Urinary retention and catheterization, urgency and urge incontine

Urinary retention and catheterization, urgency and urge incontinence, persistently increased International Prostate Symptom Score, stricture, and the need for surgical intervention are reported.

Results: Beyond 1 year 73.3% of men had no significant urinary sequelae. A flare in the International Prostate Symptom Score to greater than 15 and at least 5 points above see more baseline occurred in 23%, lasting a median of 3 months. Symptoms of retention requiring catheterization or surgical intervention were seen in 3.4% (1.7% stricture, 0.4% transurethral resection of the prostate, 2.7% catheter). Of the 13 men requiring catheterization

at any time after I year, 5 (1% of total) remain dependent on clean intermittent catheterization. Median duration of catheter use for those with resolution is 4.5 months. Moderate to severe urinary urgency occurred in 6.4% of patients but it was unresponsive to anticholinergics in only 0.8%.
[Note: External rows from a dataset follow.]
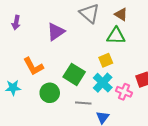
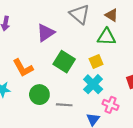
green square: (74, 74) -> (64, 62), moved
pink cross: (124, 92) -> (111, 105), moved
gray line: (83, 103) -> (64, 105), moved

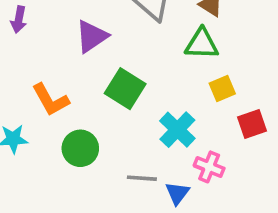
yellow square: (96, 62) -> (222, 89), moved
gray line: (64, 105) -> (142, 178), moved

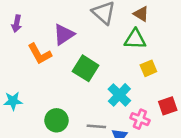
orange L-shape: (50, 100) -> (40, 54), moved
red square: (252, 124) -> (168, 106), moved
green circle: (80, 148) -> (56, 120), moved

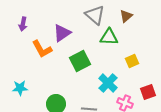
brown triangle: (141, 14) -> (126, 16), turned 48
green triangle: (135, 39) -> (109, 37), moved
green square: (86, 68) -> (80, 61), turned 30

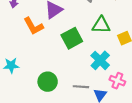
green triangle: (109, 37) -> (101, 25), moved

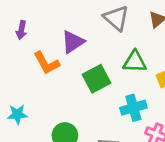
cyan cross: (100, 60) -> (133, 108), turned 30

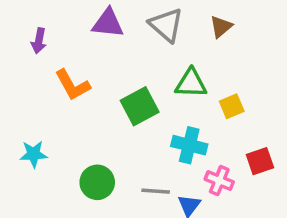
purple triangle: (73, 42) -> (108, 23), moved, turned 40
cyan cross: (133, 108) -> (189, 145), turned 30

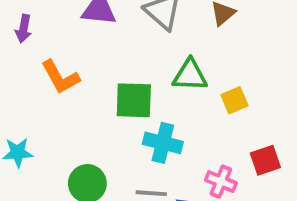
green square: (140, 106) -> (134, 100), turned 30
cyan cross: (189, 145) -> (163, 143), moved

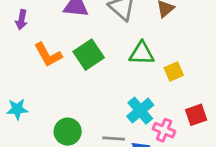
green square: (134, 100) -> (89, 55), moved, turned -36
cyan cross: (163, 143) -> (140, 111), moved, turned 36

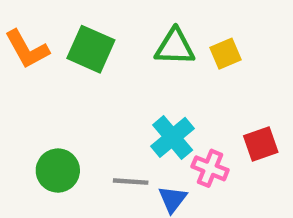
green square: (89, 55) -> (91, 49), turned -32
yellow square: (174, 71) -> (225, 54), moved

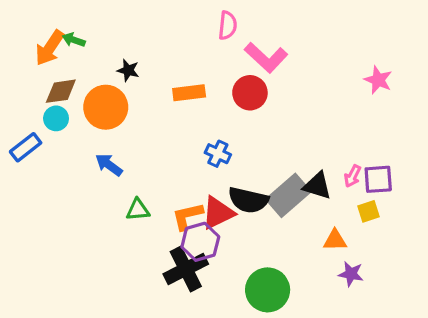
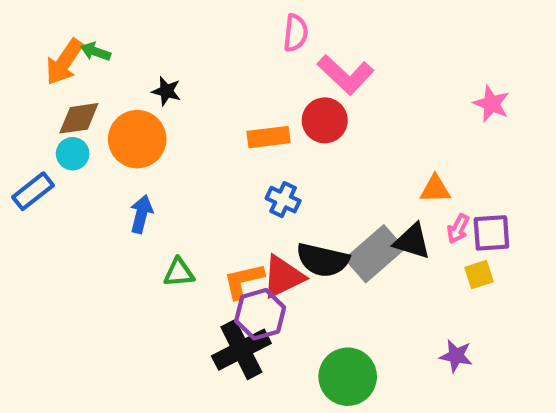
orange rectangle: (189, 93) -> (268, 137), moved
blue arrow: (109, 165) -> (141, 214), turned 68
orange triangle: (335, 240) -> (435, 189), moved

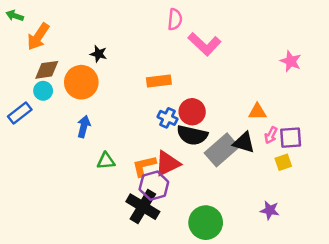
green arrow: (96, 52) -> (15, 16), moved
red circle: (325, 120) -> (192, 112), moved
black semicircle: (323, 260) -> (192, 135), moved
black cross: (241, 350) -> (143, 207), turned -32

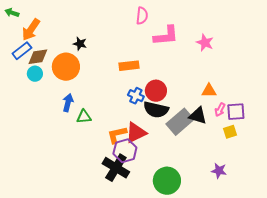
pink L-shape: (204, 44) -> (166, 36), turned -48
pink star: (291, 61) -> (205, 43), moved
blue rectangle: (20, 113) -> (22, 51), moved
green triangle: (106, 161) -> (84, 117), moved

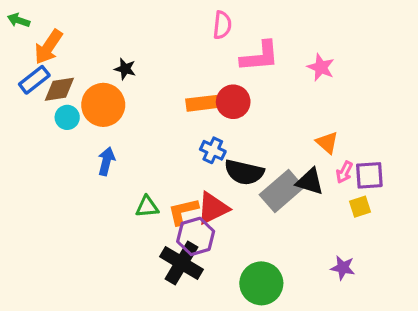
cyan circle: (35, 74) -> (67, 117), moved
red circle: (156, 91) -> (233, 102), moved
orange triangle: (209, 91) -> (327, 142), turned 42
green triangle: (84, 117) -> (147, 207), moved

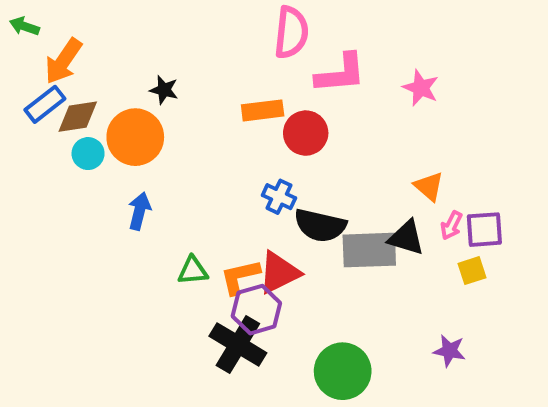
pink semicircle: (222, 25) -> (291, 32), size x1.4
orange rectangle: (202, 103) -> (263, 110), moved
gray rectangle: (282, 191) -> (369, 250), turned 39

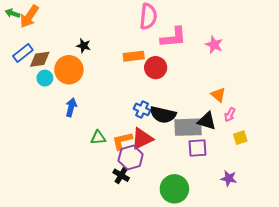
orange arrow: (63, 61) -> (29, 16), moved
blue cross: (279, 197) -> (142, 109), moved
purple square: (484, 230) -> (197, 148), moved
black cross: (238, 345) -> (121, 175), size x0.6

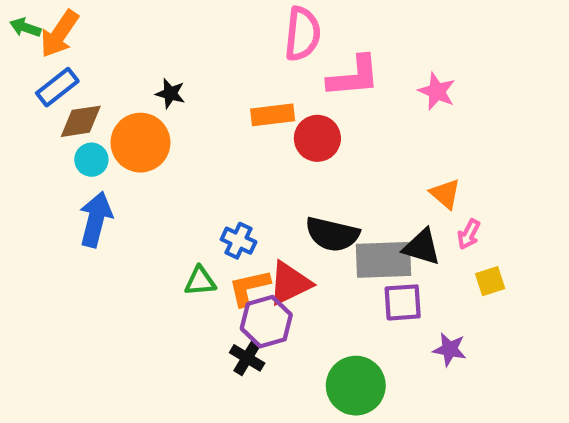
blue rectangle: (23, 53) -> (57, 87), moved
blue arrow: (71, 107) -> (96, 219), moved, size x1.4
blue cross: (142, 109) -> (239, 241), moved
purple star: (229, 178) -> (450, 349), moved

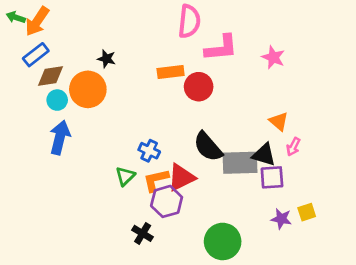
black semicircle: (332, 234) -> (208, 147), turned 36
green triangle: (200, 281) -> (125, 176), turned -40
yellow square: (490, 281) -> (307, 212), moved
purple square: (403, 302) -> (272, 177), moved
black cross: (247, 358) -> (143, 233), moved

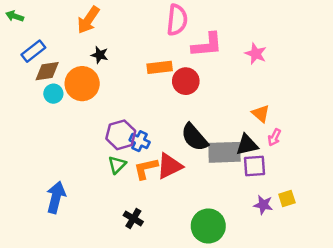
orange arrow: (37, 21) -> (88, 20), moved
blue arrow: (60, 137) -> (56, 197), moved
black triangle: (264, 155) -> (247, 145), turned -30
purple hexagon: (167, 201) -> (121, 135), moved

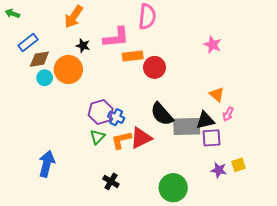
pink L-shape: (207, 45) -> (116, 37), moved

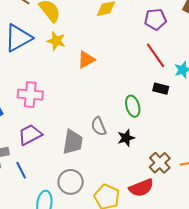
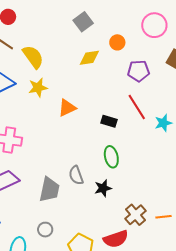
yellow star: (56, 41) -> (38, 88), turned -30
black rectangle: (161, 89) -> (109, 121), moved
gray circle: (71, 182) -> (45, 230), size x0.6

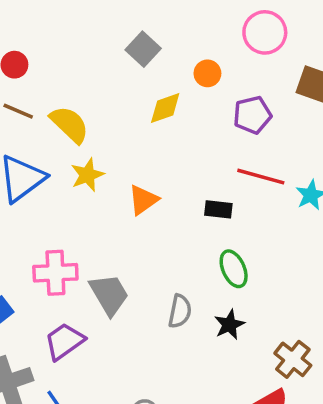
red line: (137, 107) -> (261, 177), turned -32
gray semicircle: (76, 175) -> (180, 311), turned -138
gray trapezoid: (49, 190) -> (109, 294), moved, turned -32

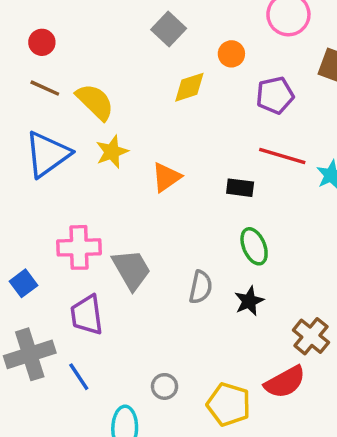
purple trapezoid: (64, 341) -> (87, 315), turned -63

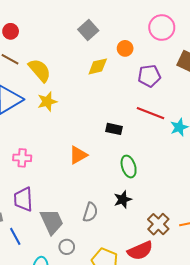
orange triangle: (166, 177) -> (78, 155), moved
black rectangle: (240, 188) -> (114, 129), moved
pink cross: (79, 247) -> (22, 158), size x0.7
gray trapezoid: (131, 270) -> (52, 222), moved
gray semicircle: (201, 287) -> (90, 212), moved

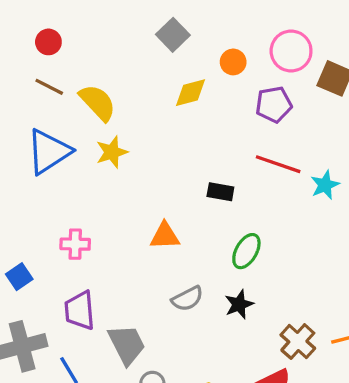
pink circle: (162, 28) -> (291, 51), moved
orange triangle: (78, 155) -> (165, 236), turned 30
green ellipse: (129, 167) -> (246, 251), turned 50
gray semicircle: (90, 212) -> (187, 299), moved, turned 48

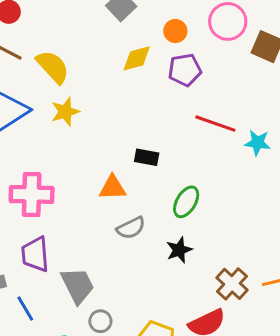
purple pentagon: (274, 104) -> (185, 70), moved
cyan star: (325, 185) -> (257, 143), turned 30
black rectangle: (220, 192) -> (147, 157), moved
pink cross: (75, 244) -> (32, 194), size x1.6
gray semicircle: (187, 299) -> (131, 228), moved

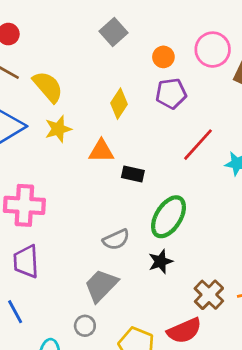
yellow diamond: (137, 58) -> (119, 104), moved, turned -44
red line: (215, 124) -> (198, 145), turned -69
orange triangle: (113, 188) -> (101, 151), moved
green ellipse: (186, 202) -> (168, 217), size x1.4
gray trapezoid: (78, 285) -> (101, 285), moved, turned -111

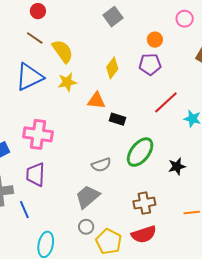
pink circle: (213, 50) -> (185, 19), moved, size x0.7
orange circle: (163, 57) -> (155, 40), moved
black star: (161, 261) -> (177, 166), moved
brown cross: (209, 295) -> (144, 203), moved, turned 30
gray circle: (85, 326) -> (86, 227), moved

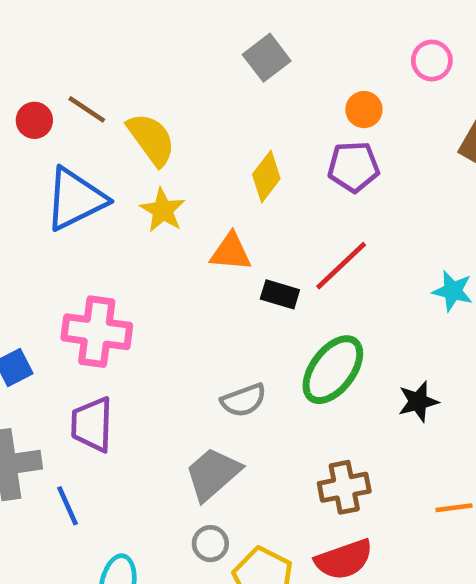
red circle: (38, 11) -> (34, 120), moved
yellow star: (67, 82) -> (163, 210), turned -30
red line: (166, 102) -> (341, 266), moved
Conclusions: In this group 27% of men experienced late urinary morbidity following I-125 prostate brachytherapy. Rates may vary according to technique and selection factors. The majority responded well to medical or surgical intervention, with 0.8% persistent urgency, and 1% catheter dependence.”
“The development

of noninvasive methods capable of affording ever higher resolution images is an ongoing major objective of scientific investigation for the benefit of both clinical medicine and neuroscience. Since its development in the early 1970s, magnetic resonance imaging (MRI) has remained a technology of choice for medical imaging development because of Gemcitabine ic50 others the wide range of potential clinical applications. Although conventional systems with field strengths of 1.0-1.5 T rapidly popularized MRI in general clinical practice in the 1980s, research investigations have focused on imaging yielding much higher anatomical resolution using high (3.0- 4.0 T) and ultra high-field (70-9.0 T) systems. The substantial clinical experience with high and ultra high-field systems has made evident that there is a definite limit to which higher spatial resolution in and of itself will improve

information for clinical judgment, rather, it is essential to develop the entire study as a whole, which would allow for the selection of an optimal combination of all the study elements, especially the appropriate contrast mechanism. This process is analogous to the development of suitable stains for a given pathologic process in histological techniques. In IMRI, the natural physico-chemical MR contrast properties of tissues can be taken advantage of to achieve this goal, thereby obviating the need for administering contrast material to individuals.”
“Purpose: In the prostate testosterone is converted to dihydrotestosterone by 5 alpha-reductase type 1 and/or 2. Although 5 alpha-reductase type 2 is predominant in normal prostates, type 1 is increased in cancer vs benign tissue.